Work item >> Write out the line that contains "DuPage Children’s Museum nurtures joyful" and every line after it through the end of the entries, exactly as given and with no other lines.

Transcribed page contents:

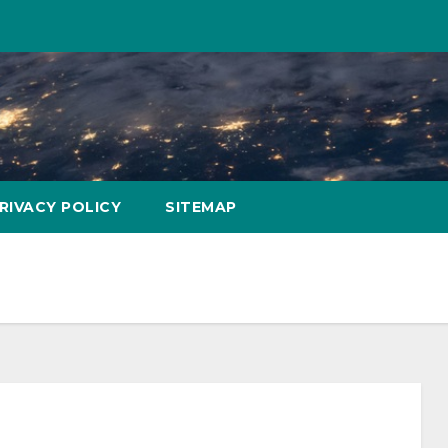
RIVACY POLICY
SITEMAP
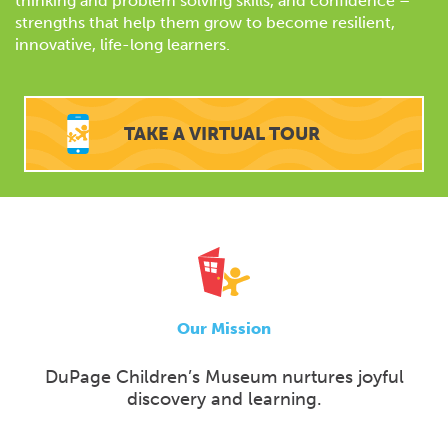
thinking and problem solving skills, and confidence –
strengths that help them grow to become resilient,
innovative, life-long learners.
TAKE A VIRTUAL TOUR
Our Mission
DuPage Children’s Museum nurtures joyful
discovery and learning.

Solution to this task >>
DuPage Children’s Museum nurtures joyful
discovery and learning.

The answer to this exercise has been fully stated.